Çok uzun bir şiir hayatınız var. Şiirden fayda gördünüz mü? Haz hissettiniz mi? Yoksa zarar mı gördünüz?
Şiirden tabii çok haz duydum. Bu haz ömrümü doldurdu. Fakat fayda görmedim; bilâkis zarar gördüm. Bir daha doğmam mümkün olsa önce Kâzım Şinasî'ye danışmadan ve onun nasihatlerini almadan yeryüzüne bir adım atmam. Eğer şiir mukadderatıma karışmasaydı çok isabet olurdu. Yalnız bunu da söyleyeyim ki bir insanın, hayatında şiiri anlamaması büyük bir noksandır. Çünkü hazların en derini ve en güzelidir. Akıllı olanlar yalnız anlamakla iktifa etmelidirler. Şiiri anlamak ve söylememek, yani adını şair çıkarmamak eğer mümkün olursa en iyi yoldur. Dediğim gibi ben bu işte yanılmış olduğumu anladım. Lâkin biraz geç anladım. Şahsıma ait fikrim bu kadardır. Umumî görüşle diyebilirim ki insanın yaratılışına ve hayatına şiirin karışması büyük bir zarardır. Hiçbir insan bir şair kadar talihsiz doğmaz. Gerçek şairler daima aşk saadetinden mahrum yaşar ve ölürler. Kadınlar, şair sevmez. Aşkta saadete mazhar olmuş büyük şairler bizde ve Avrupa'da nadirdir.
Edebi seviyemizi nasıl yükselteceğiz? Böyle bir şey mümkün müdür?

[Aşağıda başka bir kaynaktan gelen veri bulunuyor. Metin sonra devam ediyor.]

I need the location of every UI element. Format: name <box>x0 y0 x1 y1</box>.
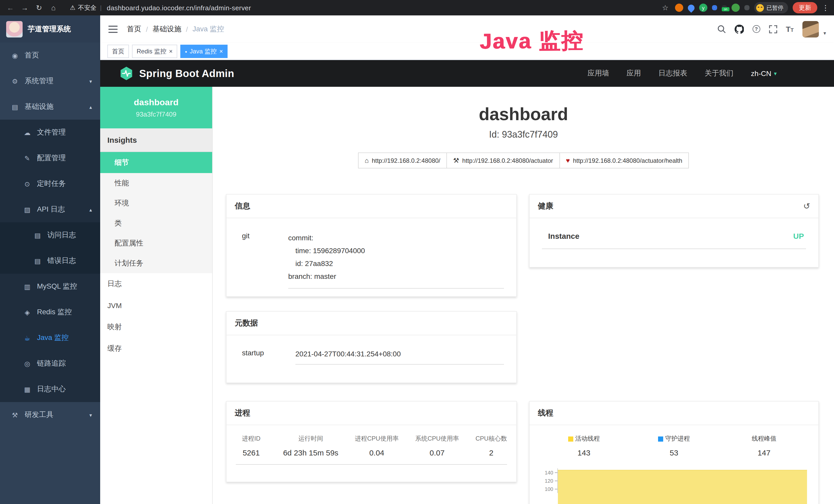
sba-sidebar-item-mappings[interactable]: 映射 <box>100 316 212 338</box>
process-value: 6d 23h 15m 59s <box>283 448 338 457</box>
sidebar-item-file-management[interactable]: ☁ 文件管理 <box>0 120 100 145</box>
fullscreen-icon[interactable] <box>769 25 777 33</box>
font-size-icon[interactable]: TT <box>786 25 794 32</box>
sidebar-item-config-management[interactable]: ✎ 配置管理 <box>0 145 100 171</box>
extension-icon-green-y[interactable]: y <box>699 4 707 12</box>
close-icon[interactable]: × <box>219 48 223 54</box>
active-dot-icon: ● <box>185 49 187 53</box>
update-button[interactable]: 更新 <box>793 2 817 13</box>
process-col-system-cpu: 系统CPU使用率 0.07 <box>415 434 459 457</box>
chevron-up-icon: ▴ <box>89 207 100 212</box>
reload-icon[interactable]: ↻ <box>34 4 44 12</box>
search-icon[interactable] <box>717 25 726 33</box>
metadata-value: 2021-04-27T00:44:31.254+08:00 <box>295 349 504 365</box>
sidebar-item-system-management[interactable]: ⚙ 系统管理 ▾ <box>0 68 100 94</box>
sidebar-item-tracing[interactable]: ◎ 链路追踪 <box>0 351 100 376</box>
sidebar-item-label: 访问日志 <box>47 231 76 240</box>
sba-sidebar-item-logs[interactable]: 日志 <box>100 273 212 295</box>
breadcrumb-current: Java 监控 <box>193 24 224 33</box>
sidebar-item-scheduled-tasks[interactable]: ⊙ 定时任务 <box>0 171 100 197</box>
avatar[interactable] <box>803 21 819 37</box>
sba-sidebar-item-jvm[interactable]: JVM <box>100 295 212 316</box>
legend-label: 活动线程 <box>575 434 600 443</box>
sidebar-item-home[interactable]: ◉ 首页 <box>0 43 100 68</box>
sba-sidebar-item-details[interactable]: 细节 <box>100 152 212 173</box>
breadcrumb-infrastructure[interactable]: 基础设施 <box>153 24 181 33</box>
sba-locale-select[interactable]: zh-CN ▾ <box>751 69 777 77</box>
sba-sidebar-item-scheduled-tasks[interactable]: 计划任务 <box>100 253 212 273</box>
avatar-caret-icon[interactable]: ▾ <box>824 30 826 37</box>
sidebar-item-label: 首页 <box>25 51 39 60</box>
breadcrumb: 首页 / 基础设施 / Java 监控 <box>127 24 224 33</box>
security-chip[interactable]: ⚠ 不安全 | <box>70 3 103 12</box>
extension-icon-drop[interactable] <box>686 3 696 13</box>
history-icon[interactable]: ↺ <box>803 201 810 211</box>
sidebar-item-api-logs[interactable]: ▨ API 日志 ▴ <box>0 197 100 222</box>
process-col-process-cpu: 进程CPU使用率 0.04 <box>355 434 399 457</box>
sba-sidebar-item-environment[interactable]: 环境 <box>100 193 212 213</box>
sidebar-item-java-monitor[interactable]: ☕ Java 监控 <box>0 325 100 351</box>
tab-home[interactable]: 首页 <box>107 45 129 58</box>
extension-icon-leaf[interactable] <box>731 4 740 12</box>
sidebar-item-label: 定时任务 <box>37 179 66 188</box>
sidebar-item-infrastructure[interactable]: ▤ 基础设施 ▴ <box>0 94 100 120</box>
browser-menu-icon[interactable]: ⋮ <box>822 4 829 12</box>
sba-sidebar-item-beans[interactable]: 类 <box>100 213 212 233</box>
extensions-puzzle-icon[interactable] <box>744 5 749 10</box>
extension-icon-orange[interactable] <box>675 4 683 12</box>
sidebar-item-label: 文件管理 <box>37 128 66 137</box>
sidebar-item-label: 链路追踪 <box>37 359 66 368</box>
sba-nav-journal[interactable]: 日志报表 <box>659 69 687 78</box>
sba-navbar: Spring Boot Admin 应用墙 应用 日志报表 关于我们 zh-CN… <box>100 60 834 87</box>
cloud-icon: ☁ <box>23 129 32 136</box>
y-tick-label: 100 <box>545 486 553 492</box>
status-badge-up: UP <box>793 232 804 240</box>
sba-nav-about[interactable]: 关于我们 <box>705 69 733 78</box>
font-size-small-t: T <box>791 27 794 32</box>
back-icon[interactable]: ← <box>5 4 16 12</box>
breadcrumb-home[interactable]: 首页 <box>127 24 141 33</box>
forward-icon[interactable]: → <box>20 4 30 12</box>
app-logo-title: 芋道管理系统 <box>28 24 71 33</box>
heart-icon: ♥ <box>566 157 570 164</box>
warning-icon: ⚠ <box>70 4 75 11</box>
sidebar-item-mysql-monitor[interactable]: ▥ MySQL 监控 <box>0 274 100 299</box>
sba-instance-header[interactable]: dashboard 93a3fc7f7409 <box>100 87 212 129</box>
process-value: 0.04 <box>355 448 399 457</box>
tab-redis-monitor[interactable]: Redis 监控 × <box>132 45 177 58</box>
process-col-cores: CPU核心数 2 <box>476 434 507 457</box>
browser-home-icon[interactable]: ⌂ <box>48 4 59 12</box>
sidebar-item-log-center[interactable]: ▦ 日志中心 <box>0 376 100 402</box>
instance-url-button[interactable]: ⌂ http://192.168.0.2:48080/ <box>358 153 447 168</box>
spring-boot-admin: Spring Boot Admin 应用墙 应用 日志报表 关于我们 zh-CN… <box>100 60 834 504</box>
paused-pill[interactable]: 已暂停 <box>754 2 788 13</box>
sba-sidebar-item-caches[interactable]: 缓存 <box>100 338 212 360</box>
on-badge: on <box>722 7 729 11</box>
close-icon[interactable]: × <box>169 48 173 54</box>
extension-icon-on[interactable]: on <box>722 5 727 10</box>
address-url[interactable]: dashboard.yudao.iocoder.cn/infra/admin-s… <box>107 4 251 12</box>
info-card: 信息 git commit: time: 1596289704000 id: 2… <box>226 194 517 297</box>
health-url-button[interactable]: ♥ http://192.168.0.2:48080/actuator/heal… <box>559 153 689 168</box>
sba-nav-wallboard[interactable]: 应用墙 <box>588 69 609 78</box>
actuator-url-label: http://192.168.0.2:48080/actuator <box>462 157 553 164</box>
sidebar-item-access-logs[interactable]: ▤ 访问日志 <box>0 222 100 248</box>
sba-nav-applications[interactable]: 应用 <box>627 69 641 78</box>
sba-brand[interactable]: Spring Boot Admin <box>119 66 234 81</box>
sidebar-item-error-logs[interactable]: ▤ 错误日志 <box>0 248 100 274</box>
sba-sidebar-item-metrics[interactable]: 性能 <box>100 173 212 193</box>
github-icon[interactable] <box>734 24 744 33</box>
home-icon: ⌂ <box>365 157 369 164</box>
app-sidebar: 芋道管理系统 ◉ 首页 ⚙ 系统管理 ▾ ▤ 基础设施 ▴ ☁ 文件管理 ✎ <box>0 16 100 504</box>
sba-sidebar-item-config-props[interactable]: 配置属性 <box>100 233 212 253</box>
actuator-url-button[interactable]: ⚒ http://192.168.0.2:48080/actuator <box>446 153 560 168</box>
process-card: 进程 进程ID 5261 运行时间 <box>226 401 517 482</box>
sidebar-item-redis-monitor[interactable]: ◈ Redis 监控 <box>0 299 100 325</box>
help-icon[interactable]: ? <box>752 25 760 33</box>
extension-icon-grid[interactable] <box>712 5 717 10</box>
tab-java-monitor[interactable]: ● Java 监控 × <box>180 45 227 58</box>
bookmark-star-icon[interactable]: ☆ <box>660 4 671 12</box>
hamburger-icon[interactable] <box>108 25 118 32</box>
sidebar-item-dev-tools[interactable]: ⚒ 研发工具 ▾ <box>0 402 100 428</box>
paused-label: 已暂停 <box>766 4 784 12</box>
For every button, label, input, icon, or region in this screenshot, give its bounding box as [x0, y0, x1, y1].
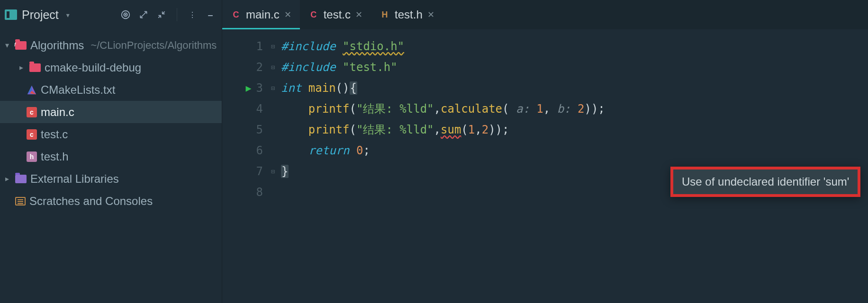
- tab-main-c[interactable]: C main.c ✕: [222, 0, 300, 29]
- folder-icon: [29, 63, 41, 72]
- line-number: 5: [256, 119, 263, 140]
- cmake-icon: [27, 85, 37, 95]
- code-token: printf: [308, 102, 350, 116]
- code-token: ));: [584, 102, 605, 116]
- project-view-icon[interactable]: [5, 9, 17, 20]
- code-token: (: [461, 123, 468, 136]
- code-token: #include: [281, 61, 343, 74]
- code-token: return: [308, 144, 356, 157]
- line-number: 7: [256, 161, 263, 182]
- chevron-right-icon[interactable]: ▸: [17, 63, 26, 72]
- code-token: ,: [543, 102, 550, 116]
- more-icon[interactable]: ⋮: [186, 8, 199, 21]
- collapse-icon[interactable]: [155, 8, 168, 21]
- line-number: 2: [256, 57, 263, 78]
- tree-item-label: test.h: [41, 150, 69, 163]
- minimize-icon[interactable]: —: [204, 8, 217, 21]
- line-gutter: 1 2 ▶3 4 5 6 7 8: [222, 29, 268, 303]
- error-tooltip-text: Use of undeclared identifier 'sum': [682, 175, 849, 188]
- project-sidebar: Project ▾ ⋮ — ▾ f Algorithms ~/CLionProj…: [0, 0, 222, 303]
- code-editor[interactable]: 1 2 ▶3 4 5 6 7 8 ⊟ ⊟ ⊟ ⊟ #include "stdio…: [222, 29, 868, 303]
- code-content[interactable]: #include "stdio.h" #include "test.h" int…: [278, 29, 868, 303]
- h-file-icon: h: [27, 152, 37, 162]
- line-number: 4: [256, 98, 263, 119]
- code-token: "stdio.h": [343, 40, 404, 53]
- svg-point-2: [125, 14, 126, 15]
- tree-scratches[interactable]: ▸ Scratches and Consoles: [0, 190, 222, 212]
- tree-item-label: Scratches and Consoles: [29, 195, 153, 208]
- chevron-down-icon[interactable]: ▾: [3, 41, 11, 50]
- code-token: sum: [441, 123, 461, 136]
- editor-pane: C main.c ✕ C test.c ✕ H test.h ✕ 1 2 ▶3 …: [222, 0, 868, 303]
- expand-icon[interactable]: [137, 8, 150, 21]
- code-token: 2: [578, 102, 584, 116]
- code-token: 1: [536, 102, 543, 116]
- c-file-icon: C: [231, 9, 241, 20]
- tree-root[interactable]: ▾ f Algorithms ~/CLionProjects/Algorithm…: [0, 34, 222, 56]
- tree-item-label: test.c: [41, 128, 68, 141]
- project-tree: ▾ f Algorithms ~/CLionProjects/Algorithm…: [0, 29, 222, 212]
- line-number: 3: [256, 78, 263, 98]
- tree-file-test-c[interactable]: c test.c: [0, 123, 222, 145]
- tab-test-h[interactable]: H test.h ✕: [371, 0, 443, 29]
- code-token: (: [350, 123, 356, 136]
- code-token: #include: [281, 40, 343, 53]
- tree-file-main-c[interactable]: c main.c: [0, 101, 222, 123]
- editor-tabs: C main.c ✕ C test.c ✕ H test.h ✕: [222, 0, 868, 29]
- close-icon[interactable]: ✕: [284, 9, 291, 20]
- code-token: 0: [356, 144, 363, 157]
- code-token: int: [281, 81, 301, 95]
- code-token: calculate: [441, 102, 502, 116]
- libraries-icon: [15, 175, 27, 183]
- line-number: 1: [256, 36, 263, 57]
- tab-label: main.c: [246, 8, 280, 21]
- line-number: 6: [256, 140, 263, 161]
- folder-icon: f: [15, 41, 27, 50]
- code-token: ,: [475, 123, 481, 136]
- c-file-icon: c: [27, 107, 37, 117]
- code-token: ,: [434, 123, 441, 136]
- code-token: (: [350, 102, 356, 116]
- tree-root-label: Algorithms: [30, 39, 84, 52]
- fold-end: ⊟: [268, 161, 278, 182]
- tree-item-label: External Libraries: [30, 172, 119, 186]
- close-icon[interactable]: ✕: [355, 9, 362, 20]
- code-token: }: [281, 165, 289, 178]
- tab-label: test.c: [324, 8, 351, 21]
- line-number: 8: [256, 182, 263, 203]
- h-file-icon: H: [380, 9, 390, 20]
- chevron-down-icon[interactable]: ▾: [65, 10, 71, 20]
- sidebar-header: Project ▾ ⋮ —: [0, 0, 222, 29]
- target-icon[interactable]: [119, 8, 132, 21]
- code-token: main: [308, 81, 336, 95]
- tab-label: test.h: [395, 8, 423, 21]
- tree-file-cmakelists[interactable]: CMakeLists.txt: [0, 79, 222, 101]
- code-token: printf: [308, 123, 350, 136]
- tree-item-label: main.c: [41, 106, 74, 119]
- tree-external-libraries[interactable]: ▸ External Libraries: [0, 168, 222, 190]
- code-token: (: [502, 102, 509, 116]
- code-token: 2: [482, 123, 488, 136]
- chevron-right-icon[interactable]: ▸: [3, 174, 11, 183]
- tree-file-test-h[interactable]: h test.h: [0, 145, 222, 168]
- tree-root-path: ~/CLionProjects/Algorithms: [90, 39, 217, 52]
- code-token: ,: [434, 102, 441, 116]
- tree-item-label: CMakeLists.txt: [41, 83, 115, 97]
- tree-folder-cmake-build[interactable]: ▸ cmake-build-debug: [0, 56, 222, 79]
- c-file-icon: c: [27, 129, 37, 140]
- code-token: (): [336, 81, 350, 95]
- close-icon[interactable]: ✕: [427, 9, 434, 20]
- error-tooltip: Use of undeclared identifier 'sum': [670, 167, 860, 197]
- fold-line: ⊟: [268, 36, 278, 57]
- code-token: "结果: %lld": [356, 102, 434, 116]
- code-token: ));: [488, 123, 509, 136]
- fold-marker[interactable]: ⊟: [268, 78, 278, 98]
- code-token: "test.h": [343, 61, 398, 74]
- c-file-icon: C: [308, 9, 319, 20]
- sidebar-title[interactable]: Project: [22, 8, 59, 22]
- code-token: {: [350, 81, 357, 95]
- fold-column: ⊟ ⊟ ⊟ ⊟: [268, 29, 278, 303]
- code-token: [301, 81, 308, 95]
- tab-test-c[interactable]: C test.c ✕: [300, 0, 371, 29]
- run-gutter-icon[interactable]: ▶: [246, 78, 252, 98]
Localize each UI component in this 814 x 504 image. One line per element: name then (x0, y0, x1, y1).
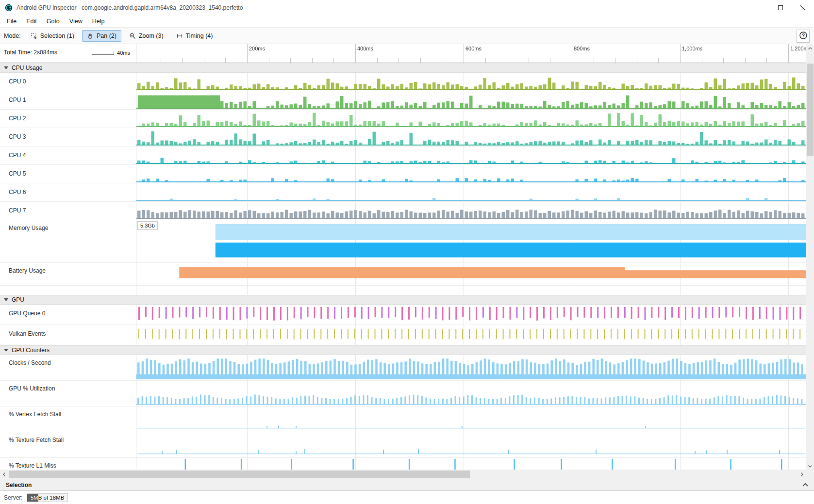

Bence her şeyden önce şiirde, gerek edebiyatın bütün nev'ilerinde nicelikten niteliğe dönmekle mümkün olur. Şiire ve nesre mazinin ve aynı zamanda alafranga snobizminin yığmış olduğu noksanlıkları, öz ve temiz eleştirmenler tasfiye ederlerse, şiir ve nesrin Avrupa anlayışını alırsak, artık yabancı edebiyatlarının taklitçisi olmaktan kurtulursak, kendi ırkımızın ve kendi iklimimizin yazı numunelerini vermeye heveslenirsek nihayet kendimize ve yabancılara "Türklerin kendilerini yansıtan edebiyatları vardır" dedirtmeye başlarsak bu mümkün olmaya yüz tutar. Asıl muhtaç olduğumuz, bizim kendimizin, kendiliklerimizin edebiyatıdır.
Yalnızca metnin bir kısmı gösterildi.